Insurers turning to cyber security start-ups amid risk uncertainty
Cyber security start-ups are helping insurers understand their liabilities better
Insurers are increasingly turning to cyber security start-ups to help them analyse the risk of writing cyber security policies for individual companies.
Bitsight recently announced a fundraising of $40m, led by GGV Capital, as it expands to cater for insurers’ desire to know more about the security weaknesses of their potential and existing customers.
The company collects data on whether companies appear already to be compromised or it can monitor user behaviour, the FT reports.
It also collects information on breaches from freedom of information requests.

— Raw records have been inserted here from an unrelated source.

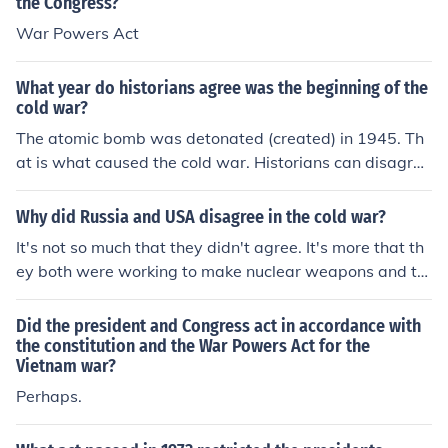
the Congress?
War Powers Act
What year do historians agree was the beginning of the
cold war?
The atomic bomb was detonated (created) in 1945. Th
at is what caused the cold war. Historians can disagree
or Historians can agree; it has no bearing on the detona
tion date.
Why did Russia and USA disagree in the cold war?
It's not so much that they didn't agree. It's more that th
ey both were working to make nuclear weapons and th
ey were both trying to become world powers through th
e use of nuclear weapons.
Did the president and Congress act in accordance with
the constitution and the War Powers Act for the
Vietnam war?
Perhaps.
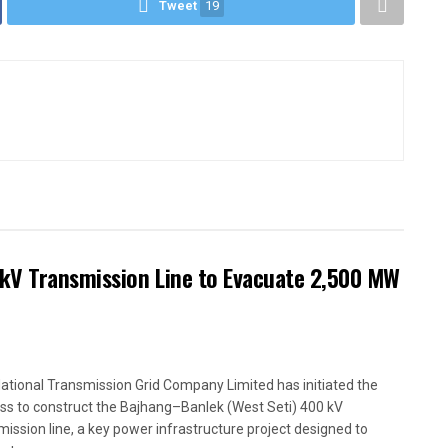
Tweet
19
kV Transmission Line to Evacuate 2,500 MW
ational Transmission Grid Company Limited has initiated the
ss to construct the Bajhang–Banlek (West Seti) 400 kV
mission line, a key power infrastructure project designed to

It then creates a model that rates companies on a scale and insurers use the rating to decide if applicants get coverage.
Co-founder Stephen Boyer said: “I think cyber insurance is probably the most important thing to happen in the cyber security world ever.
“It will be transformational in the way that insurance has transformed building codes and car safety.”
Another start-up, Symantec, has been experimenting with insurers to bundle it with their cyber security insurance.
Senior vice-president and website general manage Roxane Divol said Symantec was planning to bundle its Norton product with small business cyber insurance in Japan and Europe.
“Every single insurer we have spoken to, most of the top 20, sees cyber insurance as their next big opportunity,” Divol added.
“They see it as a new opening to expand the offering to the lower end of the market, to small and medium-sized businesses.”